Headless login (device flow)

Goal: authenticate mcp-stdio on a machine with no browser — an SSH box, a container, a CI runner — by confirming a short code on any other device that does have one.

1. Run with --oauth-device

mcp-stdio --oauth-device https://mcp.example.com/mcp

mcp-stdio prints to stderr:

Device authorization required:
  Open: https://mcp.example.com/device?user_code=ABCD-1234
  Code (verify it matches): ABCD-1234

Waiting for authorization (giving up in 120s)...
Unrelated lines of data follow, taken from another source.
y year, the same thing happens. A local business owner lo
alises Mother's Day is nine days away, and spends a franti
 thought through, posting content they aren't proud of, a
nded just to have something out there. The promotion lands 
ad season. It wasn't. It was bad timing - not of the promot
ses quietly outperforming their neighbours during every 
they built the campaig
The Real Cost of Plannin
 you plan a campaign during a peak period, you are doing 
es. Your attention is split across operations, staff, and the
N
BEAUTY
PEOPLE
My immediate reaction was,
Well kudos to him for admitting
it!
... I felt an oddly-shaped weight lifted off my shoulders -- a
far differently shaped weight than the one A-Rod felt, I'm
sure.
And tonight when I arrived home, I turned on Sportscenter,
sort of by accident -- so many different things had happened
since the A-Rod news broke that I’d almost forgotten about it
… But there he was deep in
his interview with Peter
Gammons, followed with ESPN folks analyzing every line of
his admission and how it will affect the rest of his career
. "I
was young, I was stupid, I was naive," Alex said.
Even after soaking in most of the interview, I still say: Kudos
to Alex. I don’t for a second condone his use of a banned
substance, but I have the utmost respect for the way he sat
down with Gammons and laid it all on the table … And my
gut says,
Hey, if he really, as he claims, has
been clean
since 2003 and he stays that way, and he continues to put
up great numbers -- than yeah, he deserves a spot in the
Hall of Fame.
2. Confirm on any other device

Open the printed URL — phone, laptop, whatever has a browser — log in, check the code matches, and approve. mcp-stdio polls the token endpoint in the background and returns as soon as you approve; there is nothing else to do on the headless box.

3. Add it to your client

Same as the browser flow, just swap --oauth for --oauth-device:

claude_desktop_config.json:

{
  "mcpServers": {
    "my-remote-server": {
      "command": "mcp-stdio",
      "args": ["--oauth-device", "https://mcp.example.com/mcp"]
    }
  }
}
claude mcp add my-remote-server -- mcp-stdio --oauth-device https://mcp.example.com/mcp

Tokens land in the same ~/.config/mcp-stdio/tokens.json used by the browser flow — log in once per server URL, from wherever is convenient, and every terminal and session shares the result.
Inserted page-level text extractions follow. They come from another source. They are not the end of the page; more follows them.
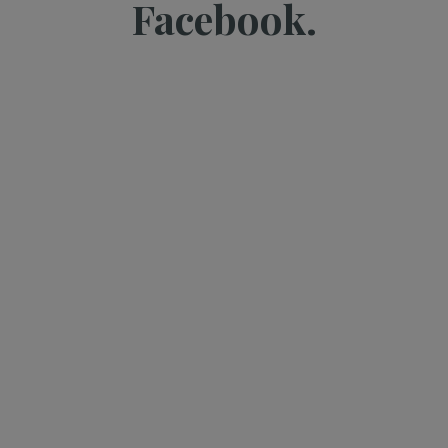
Facebook.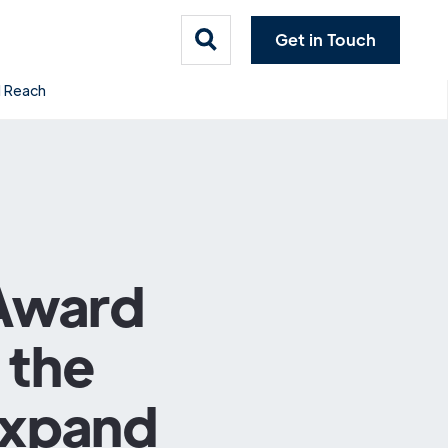
Get in Touch
l Reach
 Award
 the
Expand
You only have --oauth-timeout seconds to confirm

The authorization server may advertise a much longer device-code lifetime, but mcp-stdio caps the actual wait at --oauth-timeout (default 120 s) regardless. If that is too tight — switching devices takes a while, the code has to be copied by hand — raise it:

mcp-stdio --oauth-device --oauth-timeout 600 https://mcp.example.com/mcp

What happens if you don't confirm in time

Device authorization timed out. Please restart and try again. on stderr, exit code 1. Just rerun the command — a fresh device code is requested each time. Explicitly denying the request on the confirmation page fails immediately instead of waiting out the timeout: Device flow failed: access_denied.

Troubleshooting quickies

  • Server doesn't support device flowServer does not support Device Authorization Grant (no device_authorization_endpoint in metadata). Use --oauth for browser-based flow instead. The authorization server itself has to advertise RFC 8628 support; mcp-stdio cannot add it on the client side.
  • No dynamic client registrationServer does not support dynamic client registration. Provide a --client-id or --client-metadata-url instead. Register a client with the server operator ahead of time and pass --client-id, or host a Client ID Metadata Document and pass --client-metadata-url.

Every flag: mcp-stdio --help, or the README.